Finding diamonds in the dust
By Jean Godden
'Tis the end of the year and all through the land newspaper editors are assigning reporters to sum up the year. You're already seeing year-enders (or "rear-enders" as we reporters rudely called them). That's why we're faced with the 10 best bites, the dozen top restaurants, the year's choicest reads, the greatest movies and so on, enough to give the reader whiplash.
And, whereas 2019 was a fractious, divisive year, perhaps best forgotten, there were some fine moments and admirable performances, locally as well as nationally. Here, following the pattern of media year-enders are ten year-end diamonds that shine through the dust -- my personal favorites:
Cosmic Crisps: If there's one thing to cheer about in 2019, it's the debut of the Washington-bred Cosmic Crisp. The sweet, tangy apple, a cross between Honey Crisp and Enterprise varieties, was developed at Washington State University by Dr.

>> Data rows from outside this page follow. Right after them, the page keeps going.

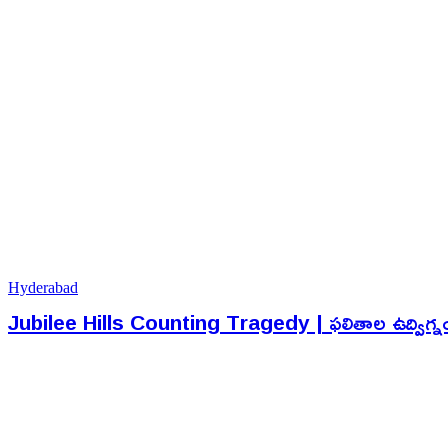
Hyderabad
Jubilee Hills Counting Tragedy | ఫలితాల ఉద్విగ్నంలో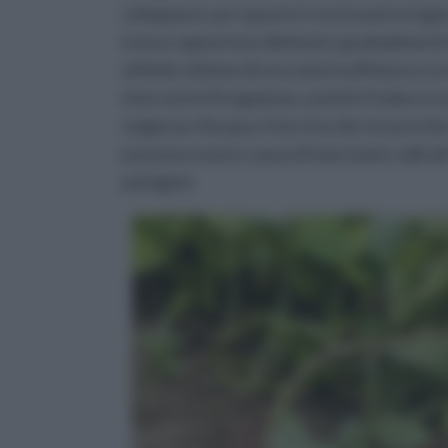
svilupparsi, per questo è necessario irriga
invece opportuno diminuire gradualmente l
al limite minimo di una sola innaffiatura a 
interventi d'irrigazione, poiché il tubero n
esigenze d'acqua, il terreno dev'essere ben
possono essere causa di marciume radicale
patogeni.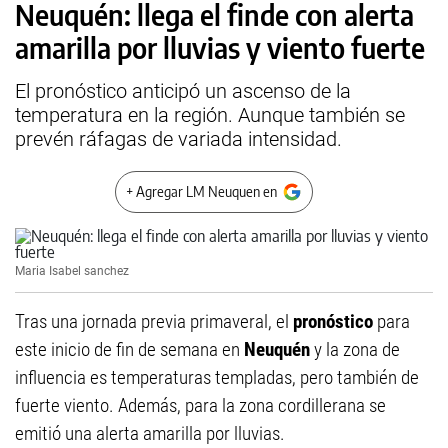
Neuquén: llega el finde con alerta
amarilla por lluvias y viento fuerte
El pronóstico anticipó un ascenso de la
temperatura en la región. Aunque también se
prevén ráfagas de variada intensidad.
+ Agregar LM Neuquen en
Maria Isabel sanchez
Tras una jornada previa primaveral, el
pronóstico
para
este inicio de fin de semana en
Neuquén
y la zona de
influencia es temperaturas templadas, pero también de
fuerte viento. Además, para la zona cordillerana se
emitió una alerta amarilla por lluvias.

Bruce Barritt. The Cosmic takes its name from the little white dots (lenticels) that resemble stars twinkling in a deep purple-red night sky.
Gun control crusaders: It is easy to lose hope given the immoral failure of Congress and the White House to stem gun violence. Yet promise still lies with groups like students in the West Seattle Gun Prevention Club and Grandmothers Against Violence, founded in Seattle after the Sandy Hook shooting. Washington Attorney General Bob Ferguson recently stood with the Grandmothers and others to announce three sweeping control proposals, including a ban on the sale of assault weapons.

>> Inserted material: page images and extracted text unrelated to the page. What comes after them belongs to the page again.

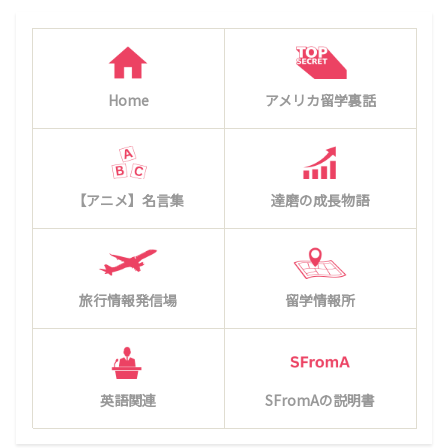
Home
アメリカ留学裏話
【アニメ】名言集
達磨の成長物語
旅行情報発信場
留学情報所
英語関連
SFromAの説明書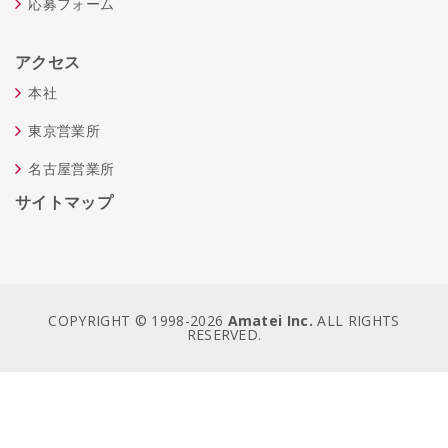
応募フォーム
アクセス
本社
東京営業所
名古屋営業所
サイトマップ
COPYRIGHT © 1998-
2026
Amatei Inc.
ALL RIGHTS
RESERVED.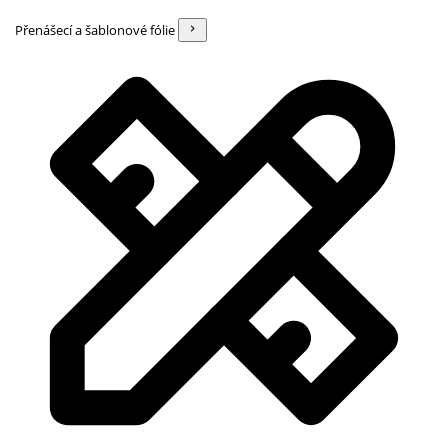
Přenášecí a šablonové fólie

Amazon plot backfires: Despite dumping $1.5 million into the Seattle Chamber of Commerce's PAC, Amazon failed to elect a more business-friendly city council. Most political observers believe the last-minute effort backfired, convincing voters to vote against Amazon-backed candidates. One observer, quoted in Crosscut, said, "They went into New York without learning from Seattle, and back to Seattle without learning anything in New York."

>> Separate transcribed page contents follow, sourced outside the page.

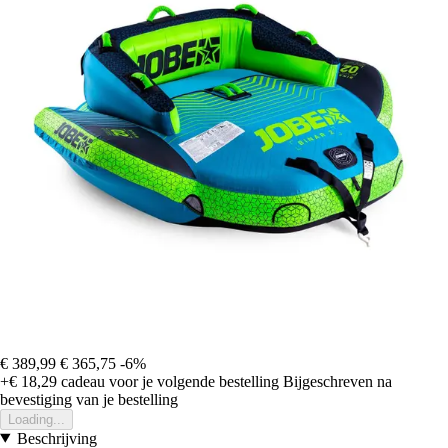
€ 389,99
€ 365,75
-6%
+€ 18,29
cadeau voor je volgende bestelling
Bijgeschreven na
bevestiging van je bestelling
Loading...
Beschrijving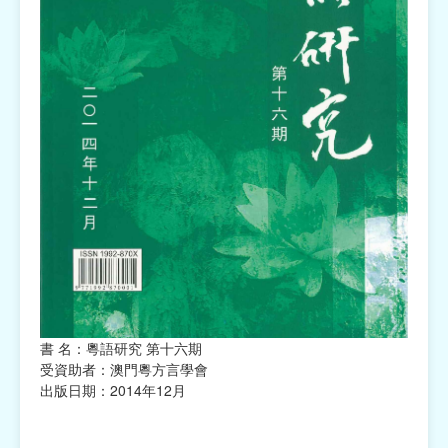
書 名：粵語研究 第十六期
受資助者：澳門粵方言學會
出版日期：2014年12月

Public Service Heroes: Impeachment hearings have made heroes of the nation's public servants. More than a dozen gave their time to set the record straight. We owe an enormous debt to those professionals, men and women who were told not to testify by President Trump. They showed incredible courage, daring to risk their careers to serve the nation. The president accomplished something no one believed possible: He made civil servants sexy.
Homelessness progress: It's great news that Seattle, King County and suburban cities have finally agreed to work as a region on homelessness. Weaving government responses together, giving up some local control, hasn't been easy. But homelessness knows no boundaries and governments can be more effective when they unite to solve the crisis.
Climate warrior: Time magazine named Greta Thunberg, the 16-year-old Swedish teen, the person of the year. She inspired four million activists (many on Seattle streets) to join the Sept. 20 climate strike. She warned, "We cannot just continue living as if there was no tomorrow, because there is a tomorrow."
More Affordable Housing: In December, Mayor Jenny Durkan announced Seattle will invest $110 million, the most ever, to build additional affordable housing. That translates into some 2000 more units available to people pushed out of the city by steeply rising rents. Earlier in the year, Microsoft pledged $500 million to help King County preserve existing affordable units.
Equality at last? After a Democratic win last November, Virginia likely will become the 38th state to ratify the ERA (Equal Rights Amendment). Then, assuming congressional hurdles can be overcome, the nation may be able to say that "all men and women are created equal."
Sharks Are Circling: The city has given a go-ahead to the Seattle Public Aquarium, to add an ocean pavilion. The structure, sited between Pike Place Market and Pier 59, will be shaped like a mamouth martini glass and will feature a 325,000-gallon tank filled with six-foot sharks, giant sting rays and ocean species. An overlook walk from the Market will descend onto the pavilion's rooftop and double as an Elliott Bay viewpoint.
Washington's No. One: Those of us living here probably aren't surprised, but it's nice the rest of the nation knows that Washington is the best place to live. U. S. News and World Report used 70 metrics to come up with results that placed Washington on top, followed by New Hampshire and Minnesota.